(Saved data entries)

##########

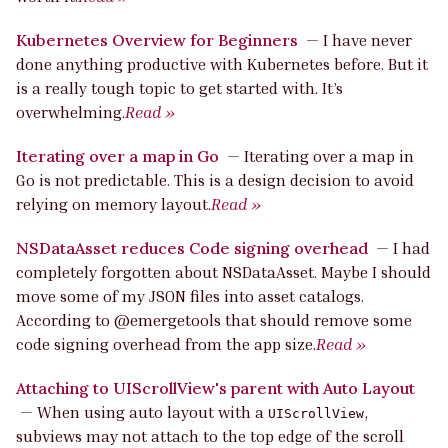
Kubernetes Overview for Beginners
—
I have never
done anything productive with Kubernetes before. But it
is a really tough topic to get started with. It’s
overwhelming.
Read »
Iterating over a map in Go
—
Iterating over a map in
Go is not predictable. This is a design decision to avoid
relying on memory layout.
Read »
NSDataAsset reduces Code signing overhead
—
I had
completely forgotten about NSDataAsset. Maybe I should
move some of my JSON files into asset catalogs.
According to @emergetools that should remove some
code signing overhead from the app size.
Read »
Attaching to UIScrollView's parent with Auto Layout
—
When using auto layout with a
,
UIScrollView
subviews may not attach to the top edge of the scroll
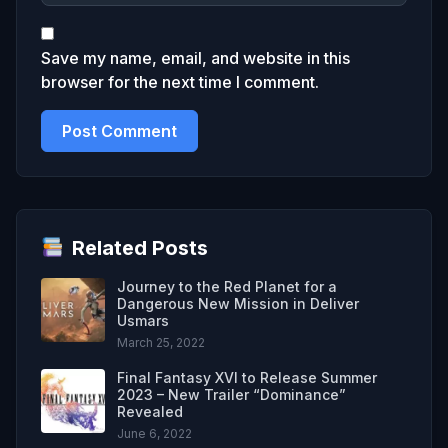
Save my name, email, and website in this
browser for the next time I comment.
Related Posts
Journey to the Red Planet for a
Dangerous New Mission in Deliver
Usmars
March 25, 2022
Final Fantasy XVI to Release Summer
2023 – New Trailer “Dominance”
Revealed
June 6, 2022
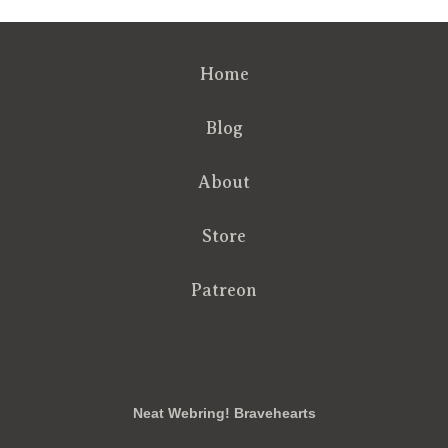
Home
Blog
About
Store
Patreon
RSS
FB
Twt
em
Neat Webring! Bravehearts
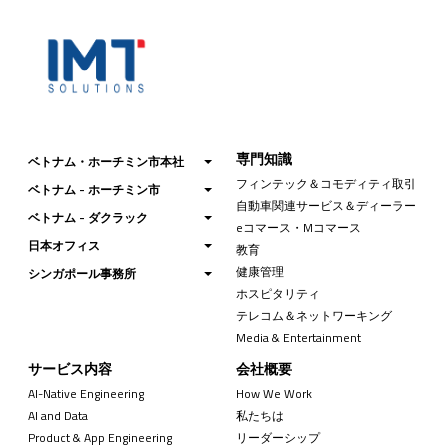
専門知識
ベトナム・ホーチミン市本社
フィンテック＆コモディティ取引
ベトナム - ホーチミン市
自動車関連サービス＆ディーラー
ベトナム - ダクラック
eコマース・Mコマース
日本オフィス
教育
健康管理
シンガポール事務所
ホスピタリティ
テレコム＆ネットワーキング
Media & Entertainment
サービス内容
会社概要
AI-Native Engineering
How We Work
AI and Data
私たちは
Product & App Engineering
リーダーシップ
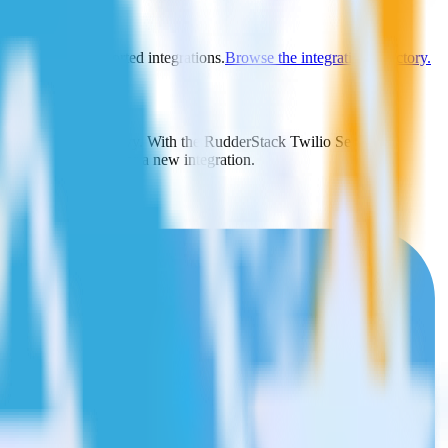
y to explore supported integrations.
Browse the integration directory.
y send it to FunnelEnvy. With the RudderStack Twilio SendGrid
 time someone asks for a new integration.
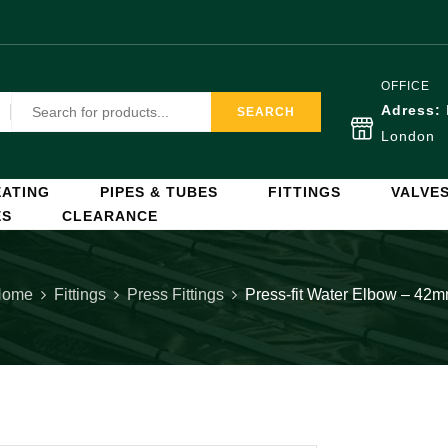
OFFICE
Adress:
SEARCH
London
ATING
PIPES & TUBES
FITTINGS
VALVE
ES
CLEARANCE
Home
Fittings
Press Fittings
Press-fit Water Elbow – 42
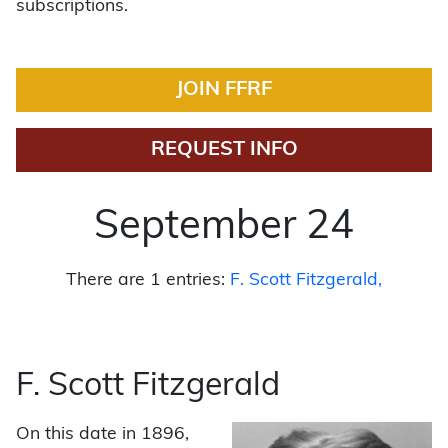
subscriptions.
JOIN FFRF
REQUEST INFO
September 24
There are 1 entries:
F. Scott Fitzgerald
F. Scott Fitzgerald
On this date in 1896,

##########

Your instructions:
Only the lines above from the one containing "Neat Webring! Bravehearts" through the one containing "Browse the integration directory." should be returned, verbatim and inclusive, with pictures excluded.

Task answer:
Neat Webring! Bravehearts
専門知識
ベトナム・ホーチミン市本社
フィンテック＆コモディティ取引
ベトナム - ホーチミン市
自動車関連サービス＆ディーラー
ベトナム - ダクラック
eコマース・Mコマース
日本オフィス
教育
健康管理
シンガポール事務所
ホスピタリティ
テレコム＆ネットワーキング
Media & Entertainment
サービス内容
会社概要
AI-Native Engineering
How We Work
AI and Data
私たちは
Product & App Engineering
リーダーシップ
y to explore supported integrations.
Browse the integration directory.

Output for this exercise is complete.